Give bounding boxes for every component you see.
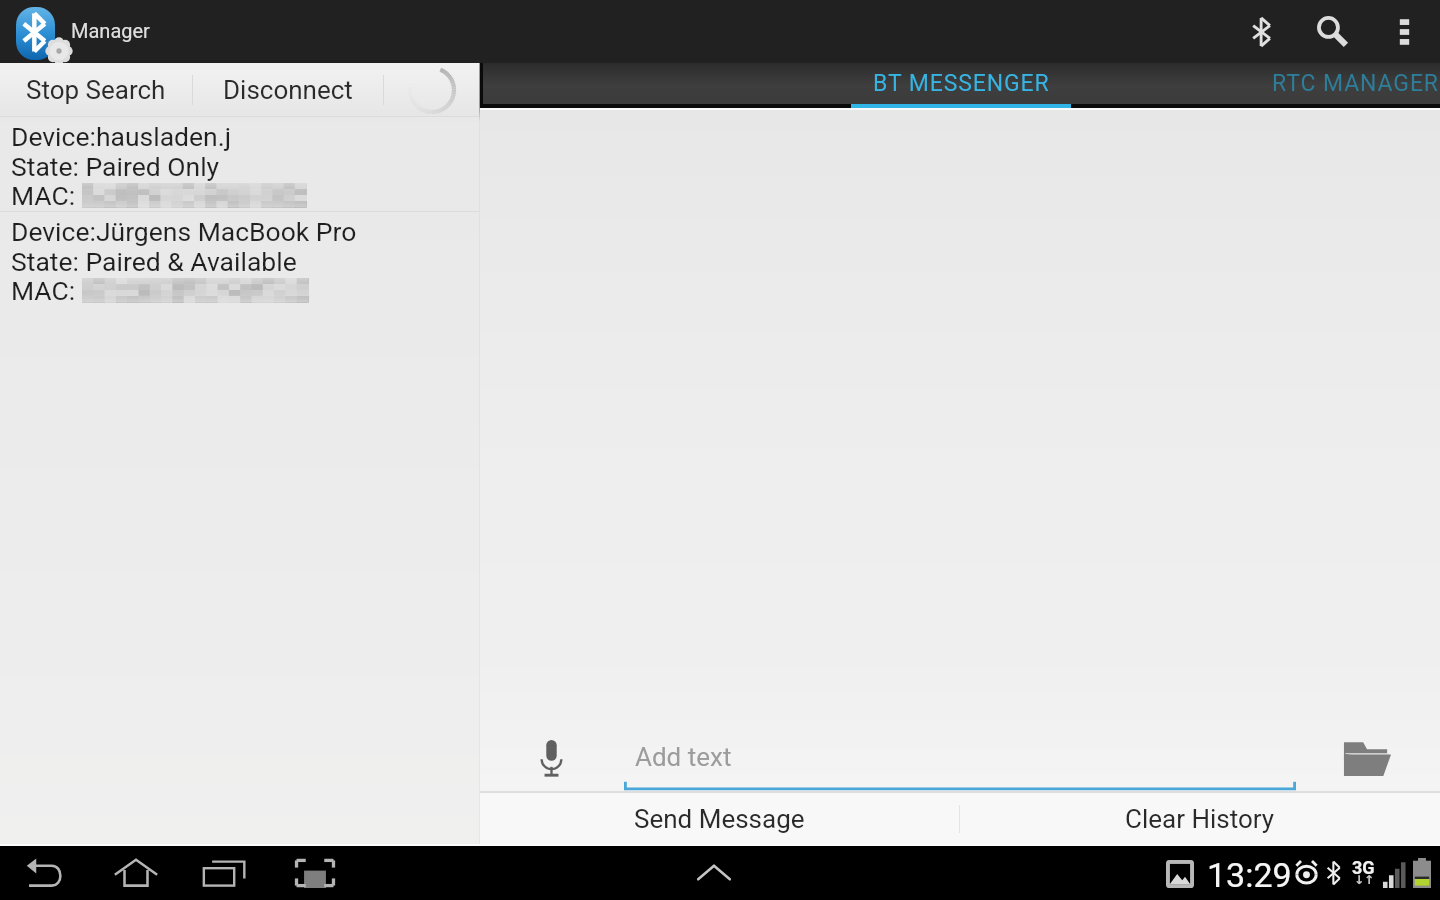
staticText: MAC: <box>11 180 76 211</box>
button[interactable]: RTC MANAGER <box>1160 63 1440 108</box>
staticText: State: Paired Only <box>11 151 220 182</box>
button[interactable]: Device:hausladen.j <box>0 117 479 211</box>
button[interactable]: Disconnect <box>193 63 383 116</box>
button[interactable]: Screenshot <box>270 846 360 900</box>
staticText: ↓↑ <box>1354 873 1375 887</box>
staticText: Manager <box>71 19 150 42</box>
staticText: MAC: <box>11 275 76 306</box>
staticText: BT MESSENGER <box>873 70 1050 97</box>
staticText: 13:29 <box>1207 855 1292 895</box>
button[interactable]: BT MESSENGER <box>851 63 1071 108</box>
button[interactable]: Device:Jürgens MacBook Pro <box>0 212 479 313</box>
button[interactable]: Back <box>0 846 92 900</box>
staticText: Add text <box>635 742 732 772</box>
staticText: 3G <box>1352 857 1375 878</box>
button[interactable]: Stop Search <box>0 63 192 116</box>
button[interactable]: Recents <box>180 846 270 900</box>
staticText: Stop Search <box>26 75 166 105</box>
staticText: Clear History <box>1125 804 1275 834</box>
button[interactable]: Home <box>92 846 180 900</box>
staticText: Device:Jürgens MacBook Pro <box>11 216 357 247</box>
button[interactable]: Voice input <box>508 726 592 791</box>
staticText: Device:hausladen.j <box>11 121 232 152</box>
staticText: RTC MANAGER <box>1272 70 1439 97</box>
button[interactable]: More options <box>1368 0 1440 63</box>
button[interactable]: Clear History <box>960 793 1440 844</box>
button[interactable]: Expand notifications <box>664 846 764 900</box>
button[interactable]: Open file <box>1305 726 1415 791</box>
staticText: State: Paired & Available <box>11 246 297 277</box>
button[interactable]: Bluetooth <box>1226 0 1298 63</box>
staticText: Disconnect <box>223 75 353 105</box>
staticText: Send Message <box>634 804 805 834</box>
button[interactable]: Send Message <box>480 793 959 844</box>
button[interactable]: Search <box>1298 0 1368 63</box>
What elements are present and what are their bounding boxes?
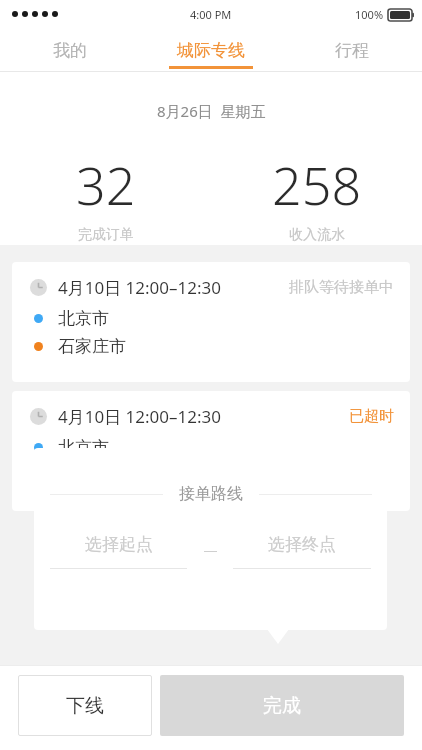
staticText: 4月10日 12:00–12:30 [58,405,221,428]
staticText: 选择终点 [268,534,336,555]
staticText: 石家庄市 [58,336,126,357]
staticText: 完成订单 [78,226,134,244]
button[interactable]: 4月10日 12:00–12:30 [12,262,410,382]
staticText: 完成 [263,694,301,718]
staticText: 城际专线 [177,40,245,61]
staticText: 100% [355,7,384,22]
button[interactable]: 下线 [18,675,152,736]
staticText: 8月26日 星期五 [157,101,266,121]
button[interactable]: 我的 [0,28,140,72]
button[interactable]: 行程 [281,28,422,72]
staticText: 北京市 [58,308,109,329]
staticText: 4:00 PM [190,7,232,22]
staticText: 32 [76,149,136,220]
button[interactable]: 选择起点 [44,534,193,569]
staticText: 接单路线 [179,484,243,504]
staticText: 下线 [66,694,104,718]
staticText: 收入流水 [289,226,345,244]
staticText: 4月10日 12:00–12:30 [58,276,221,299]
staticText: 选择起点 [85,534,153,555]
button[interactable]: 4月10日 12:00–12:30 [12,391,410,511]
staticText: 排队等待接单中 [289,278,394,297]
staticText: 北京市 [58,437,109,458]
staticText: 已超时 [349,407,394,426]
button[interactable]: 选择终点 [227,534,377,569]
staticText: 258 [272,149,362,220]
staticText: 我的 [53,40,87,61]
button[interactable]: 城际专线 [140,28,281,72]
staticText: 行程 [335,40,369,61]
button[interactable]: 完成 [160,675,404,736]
=-=-=-=-=
### What to produce
Check each line of the data above for the word "State" and copy the ones where it is found.

### Solution for this task
staticText: State: Paired Only <box>11 151 220 182</box>
staticText: State: Paired & Available <box>11 246 297 277</box>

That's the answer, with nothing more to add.